Because our photos for the panorama were taken without any rotation, we don't need to worry about making these features rotation invariant. In a real setting, we would make them rotation invarient by also figuring out which direction the corners point in and rotating all extracted features to have the corners point in the same direction consistantly.

Here are a couple of extracted feature descriptors:



They look pretty bad, but this is to be expected, as we are down-sampling by a lot, and also normalizing and biasing, which make the corners much harder to recognize for us.

4. Matching Feature Descriptors

To match feature descriptors to each other, we take the list of feature descriptors for each of the images, and compute the pairwise distances between them. This works decently, but many mistakes are still made. To improve the performance, we use the Russian Granny Algorithm as discussed in class. We take the ratio between the first nearest neighbor and second nearest neighbor, and threshold that value, throwing away all pairs that are not past the threshold. The intuition here is that if a patch is close to both its first and second nearest neighbor, then it's not a very trustworthy match, so we just throw it away.

This gives us matching points in the two images:






5. RANSAC to Compute Homography

Now that we have a list of points that we think match, we need to compute a homography as before. However, we don't know which points are good matches and which ones aren't. We think that most are good, but we aren't guarenteed that all are good. To combat this, we use Random Sample Consensus (RANSAC for short). For a number of iterations, for every iteration we pick 4 points at random, compute the homography using those 4 points, then use that homography matrix to transform all of the interest points in one image to the other image and see how many are mapped correctly (inliers) and how many are mapped incorrectly (outliers). We use the homography matrix of the set of points that had the largest set of inliers. To get an even better homography matrix, we can recompute the matrix using all of the corresponding inliers (to help minimize error).

6. Compose the Images - Putting it all Together

Finally, we compose the two images together in the same fasion as in part A of the project. With these two forest images, we get the following result:

The result with provided correspondances on the left, the auto-corresponded result on the right

This is really good! It is especially impressive considering that we didn't provide anything other than the two input images. It is a magnitude better than the result with the same images from part 1.

Result Comparison

On the left is the result when manually providing correspondances, and on the right is the result of automatically finding correspondances:
This one looks much, much better. All of the lines line up correctly.

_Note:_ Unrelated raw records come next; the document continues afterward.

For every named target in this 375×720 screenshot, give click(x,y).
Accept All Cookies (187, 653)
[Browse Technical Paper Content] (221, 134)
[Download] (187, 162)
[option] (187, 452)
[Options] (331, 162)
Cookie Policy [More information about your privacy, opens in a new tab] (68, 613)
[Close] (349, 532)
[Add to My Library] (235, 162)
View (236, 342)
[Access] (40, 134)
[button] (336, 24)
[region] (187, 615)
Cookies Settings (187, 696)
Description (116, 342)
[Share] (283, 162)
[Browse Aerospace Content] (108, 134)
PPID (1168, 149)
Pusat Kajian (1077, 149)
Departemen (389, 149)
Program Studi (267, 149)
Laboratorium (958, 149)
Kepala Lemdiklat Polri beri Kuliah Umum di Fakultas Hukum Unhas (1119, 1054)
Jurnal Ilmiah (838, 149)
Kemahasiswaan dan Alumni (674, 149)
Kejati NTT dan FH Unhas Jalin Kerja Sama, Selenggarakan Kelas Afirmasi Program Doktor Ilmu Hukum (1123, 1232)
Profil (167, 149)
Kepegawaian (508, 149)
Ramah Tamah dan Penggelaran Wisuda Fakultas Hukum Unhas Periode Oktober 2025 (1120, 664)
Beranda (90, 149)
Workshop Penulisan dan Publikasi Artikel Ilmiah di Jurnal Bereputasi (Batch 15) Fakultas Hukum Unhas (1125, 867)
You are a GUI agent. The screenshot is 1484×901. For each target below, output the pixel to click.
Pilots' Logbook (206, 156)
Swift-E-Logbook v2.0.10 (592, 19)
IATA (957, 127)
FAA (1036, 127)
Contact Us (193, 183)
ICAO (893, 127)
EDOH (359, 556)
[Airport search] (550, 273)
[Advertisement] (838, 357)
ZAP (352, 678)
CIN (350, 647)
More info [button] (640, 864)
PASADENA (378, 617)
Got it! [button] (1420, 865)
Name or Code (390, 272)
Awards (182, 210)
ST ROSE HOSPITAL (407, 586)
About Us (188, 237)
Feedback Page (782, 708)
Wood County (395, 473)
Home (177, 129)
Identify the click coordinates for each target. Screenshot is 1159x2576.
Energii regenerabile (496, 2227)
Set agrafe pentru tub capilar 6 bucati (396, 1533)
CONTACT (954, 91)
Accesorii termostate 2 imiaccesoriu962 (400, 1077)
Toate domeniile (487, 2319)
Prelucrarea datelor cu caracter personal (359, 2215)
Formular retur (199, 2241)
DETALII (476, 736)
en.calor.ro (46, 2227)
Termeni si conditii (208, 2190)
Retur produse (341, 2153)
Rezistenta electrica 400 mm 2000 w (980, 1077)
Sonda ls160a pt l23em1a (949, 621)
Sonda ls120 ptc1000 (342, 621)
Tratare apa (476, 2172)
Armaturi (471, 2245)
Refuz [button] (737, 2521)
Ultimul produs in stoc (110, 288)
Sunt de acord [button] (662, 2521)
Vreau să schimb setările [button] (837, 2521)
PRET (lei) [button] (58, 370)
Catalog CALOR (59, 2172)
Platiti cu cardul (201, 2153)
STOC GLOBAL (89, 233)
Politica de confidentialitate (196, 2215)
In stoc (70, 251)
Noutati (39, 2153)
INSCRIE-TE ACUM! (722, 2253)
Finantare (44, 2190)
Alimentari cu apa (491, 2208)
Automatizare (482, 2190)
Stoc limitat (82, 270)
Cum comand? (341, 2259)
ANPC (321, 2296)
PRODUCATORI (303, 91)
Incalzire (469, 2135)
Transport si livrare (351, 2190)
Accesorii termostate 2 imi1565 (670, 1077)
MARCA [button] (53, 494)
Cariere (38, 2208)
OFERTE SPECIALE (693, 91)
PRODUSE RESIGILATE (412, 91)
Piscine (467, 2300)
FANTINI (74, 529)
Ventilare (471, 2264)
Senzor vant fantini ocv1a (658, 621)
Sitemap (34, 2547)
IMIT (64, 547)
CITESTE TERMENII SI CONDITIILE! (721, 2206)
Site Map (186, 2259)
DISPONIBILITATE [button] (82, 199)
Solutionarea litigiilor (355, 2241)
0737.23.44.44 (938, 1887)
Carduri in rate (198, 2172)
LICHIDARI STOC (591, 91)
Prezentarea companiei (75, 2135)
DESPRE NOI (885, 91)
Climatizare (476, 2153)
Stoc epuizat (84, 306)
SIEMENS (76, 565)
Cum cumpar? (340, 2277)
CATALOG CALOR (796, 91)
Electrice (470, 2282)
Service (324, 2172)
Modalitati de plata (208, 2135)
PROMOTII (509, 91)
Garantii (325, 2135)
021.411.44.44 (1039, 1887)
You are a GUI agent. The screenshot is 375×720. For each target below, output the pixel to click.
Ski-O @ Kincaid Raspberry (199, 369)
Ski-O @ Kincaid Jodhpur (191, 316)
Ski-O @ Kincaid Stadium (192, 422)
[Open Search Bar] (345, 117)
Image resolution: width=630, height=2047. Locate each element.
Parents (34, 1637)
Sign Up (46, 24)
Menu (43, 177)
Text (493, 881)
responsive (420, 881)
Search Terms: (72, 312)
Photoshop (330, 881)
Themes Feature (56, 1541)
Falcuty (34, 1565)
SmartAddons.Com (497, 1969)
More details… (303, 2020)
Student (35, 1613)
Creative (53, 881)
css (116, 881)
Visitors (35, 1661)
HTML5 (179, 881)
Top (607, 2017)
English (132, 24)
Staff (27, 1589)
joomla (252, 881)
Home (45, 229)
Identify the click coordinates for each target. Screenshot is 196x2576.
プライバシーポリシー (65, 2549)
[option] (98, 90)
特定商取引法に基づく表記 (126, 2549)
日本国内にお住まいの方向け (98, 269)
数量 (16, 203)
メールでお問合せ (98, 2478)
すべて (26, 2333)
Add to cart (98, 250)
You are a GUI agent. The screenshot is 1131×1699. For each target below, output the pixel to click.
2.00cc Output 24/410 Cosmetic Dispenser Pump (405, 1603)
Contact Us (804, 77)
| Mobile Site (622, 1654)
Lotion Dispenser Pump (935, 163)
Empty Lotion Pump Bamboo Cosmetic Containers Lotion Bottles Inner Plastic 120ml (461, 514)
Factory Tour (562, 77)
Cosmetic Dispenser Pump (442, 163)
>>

This one also looks very, very good. This is my favorite. You can't tell at all where the seam is.

This one looks better, but not as drastically better as with the other two examples. You can tell that it's a bit better because the light fixture in the building on the left isn't doubled as it is in the panorama from part 1.

It is completely crazy to me how the auto-created results are not only on par with my hand-matched mosaics, but actually an order of magnitude better. Yosemite, in particular, stands out. That image looks like it was taken by a single camera in a single photo. There is no point that I can tell that it was a composed photo. I think it worked particularly well because everything in the image was so far away from the camera.

My favorite part was playing around with more images that I'd taken and NOT having to provide manual correspondances. The amazing quality without providing correspondances made it really fun to play with. That was the coolest part that I learned - with a proper pipeline, you can accomplish pretty difficult tasks automatically and with very high quality.